Tatsuya Machida, counsellor at the Japanese embassy, declined to comment on the cables and said he had “no information so far to confirm or deny” Japan’s alleged role.
A 2007 cable shows that the dispute between the US and Japan was eventually resolved, but negotiations over the debt itself went nowhere.
According to a May, 2008 cable, Hun Sen accepted Cambodia’s responsibility for the debt but requested “flexibility” in repayment options, suggesting a lower interest rate and debt-for-development scheme.
“The debt is a state legacy, the PM said, and Cambodia will repay it,” Mussomeli reported.
But Cambodian officials later became more vocal in their opposition, citing shifts in public opinion on the issue. Ambassador Carol Rodley said in a December, 2009 cable that the “debt remains a continuing sticking point”.
In January last year, US Congressman Eni Faleomavaega discussed the issue with Hun Sen. The premier allegedly said that “asking approval from the National Assembly and the people to repay it would be a ‘real political risk’”.
“PM Hun Sen compared the Cambodian government’s predicament to that of being ‘squeezed by pliers – on the one side is the U.S. (the owner of the debt), and on the other side are the victims of a coup supported by the U.S.,’” a cable quoted the premier as saying. Minister of Economy and Finance Keat Chhon later “explained that Cambodian public opinion used to support the idea of recycling debt payments for assistance programs in Cambodia but had changed recently in favor of debt forgiveness”.

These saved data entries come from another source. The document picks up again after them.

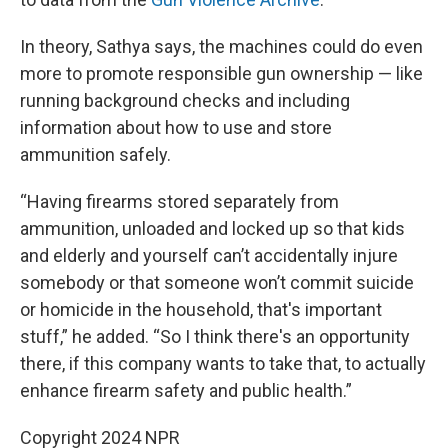
In theory, Sathya says, the machines could do even
more to promote responsible gun ownership — like
running background checks and including
information about how to use and store
ammunition safely.
“Having firearms stored separately from
ammunition, unloaded and locked up so that kids
and elderly and yourself can’t accidentally injure
somebody or that someone won’t commit suicide
or homicide in the household, that's important
stuff,” he added. “So I think there's an opportunity
there, if this company wants to take that, to actually
enhance firearm safety and public health.”
Copyright 2024 NPR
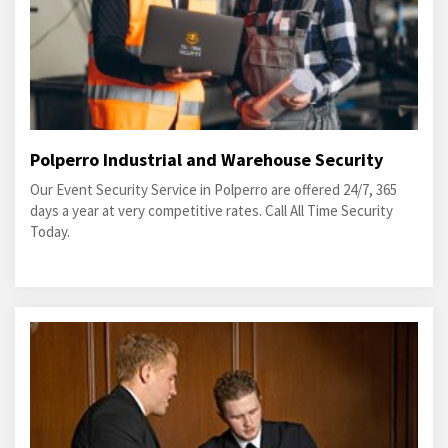
Polperro Industrial and Warehouse Security
Our Event Security Service in Polperro are offered 24/7, 365
days a year at very competitive rates. Call All Time Security
Today.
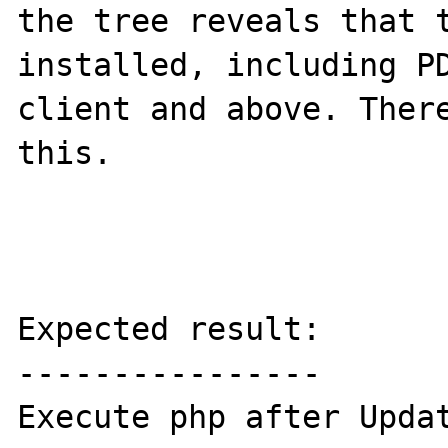
the tree reveals that t
installed, including PD
client and above. There
this. 

Expected result:

----------------

Execute php after Updat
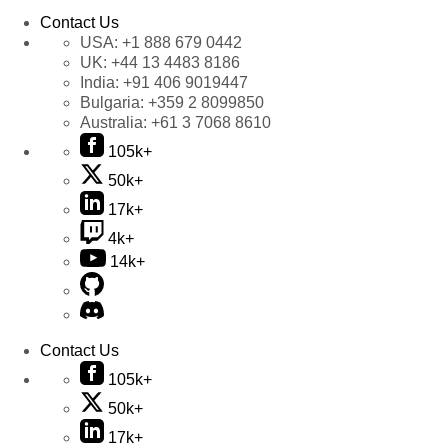
Contact Us
USA:
+1 888 679 0442
UK:
+44 13 4483 8186
India:
+91 406 9019447
Bulgaria:
+359 2 8099850
Australia:
+61 3 7068 8610
105k+
50k+
17k+
4k+
14k+
Contact Us
105k+
50k+
17k+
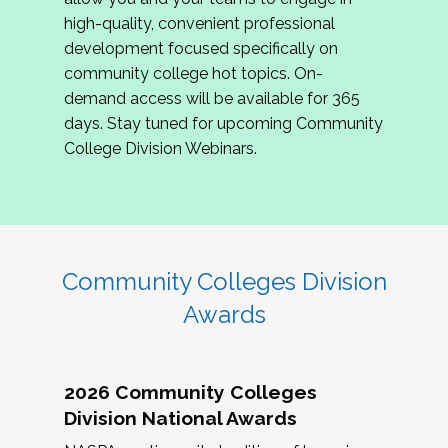
review program proposals.
high-quality, convenient professional
development focused specifically on
If you are interested in joining us, please
community college hot topics. On-
complete the application by
May 15, 2026
. We
demand access will be available for 365
hope to have the first committee meeting in
days. Stay tuned for upcoming Community
June. We look forward to planning the 2027
College Division Webinars.
Community Colleges Institute with you!
CCI 2027 CLC Application
Community Colleges Division
Awards
2026 Community Colleges
Division National Awards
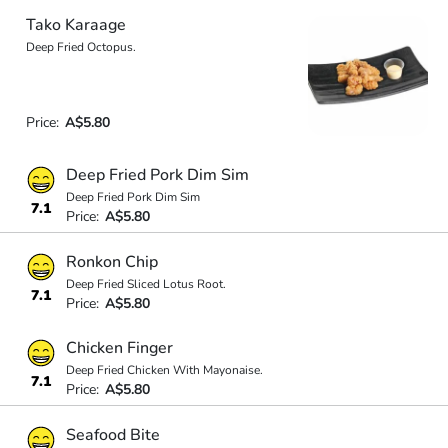
Tako Karaage
Deep Fried Octopus.
Price:
A$5.80
Deep Fried Pork Dim Sim
Deep Fried Pork Dim Sim
7.1
Price:
A$5.80
Ronkon Chip
Deep Fried Sliced Lotus Root.
7.1
Price:
A$5.80
Chicken Finger
Deep Fried Chicken With Mayonaise.
7.1
Price:
A$5.80
Seafood Bite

Then, Hun Sen announced in September that he would ask the US to cancel the “dirty debt”, and the long-stalled talks on the issue restarted during a visit by Secretary of State Hillary Clinton last October. US and Cambodian officials discussed the issue in March this year.
US embassy spokesman Mark Wenig said by email yesterday that “governments are generally responsible for the obligations of their predecessors”, adding that the US “still hopes that an agreement can be reached soon”.